As track records go, the NCA’s use of UWOs is patchy. Despite this, we may well see greater use of UWOs in coming years. Like everything else, the work of the NCA (and any other agency that could use UWOs) has been disrupted by the pandemic. COVID-19 has seen investigations disrupted and delayed, which may mean more UWOs once normality resumes and investigations return to their pre-pandemic pace. The authorities might even come to see UWOs as a straightforward way of targeting smaller and less high-profile targets than the Hajiyevas and Nazarbayevas of this world.
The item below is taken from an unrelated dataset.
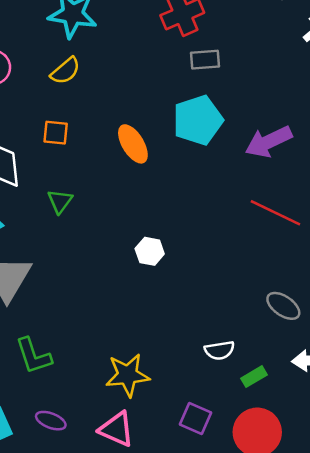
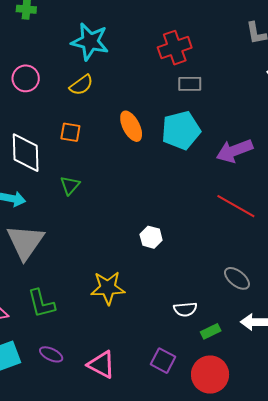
orange ellipse: (133, 144) -> (131, 126), moved
white hexagon: (150, 251) -> (151, 237), moved
yellow star: (128, 375) -> (108, 288), moved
This could result in many more UWOs being issued – albeit involving lower stakes – as the authorities look to take a steady and low-risk approach towards using them.
There’s also the likelihood that UWOs could be used more as a tool when an investigation gains momentum, even if this doesn’t result in confiscation. This would certainly be neither unusual nor improper. Indeed, the Home Office’s own Code of Practice calls the UWO an investigation tool that’s intended to assist in building evidence.
It would be wrong, therefore, to dismiss UWOs as a ‘white elephant’ after only a few years. They have not yet matched the hype that surrounded their arrival and they’ve not been used enthusiastically by any agency other than the NCA. That said, there will be more of them in the pipeline sooner rather than later.
That will mean many more individuals having to account for their wealth. Such individuals should be looking to challenge the validity of any UWO they face as the NCA’s failings to date have shown that UWOs are not fool-proof.
Issues regarding to whom a given UWO is issued, when one can be issued and what constitutes a failure to comply with one of these document could all prove to be fertile ground for a robust legal challenge to the authorities if and when they decide to make greater use of this avenue.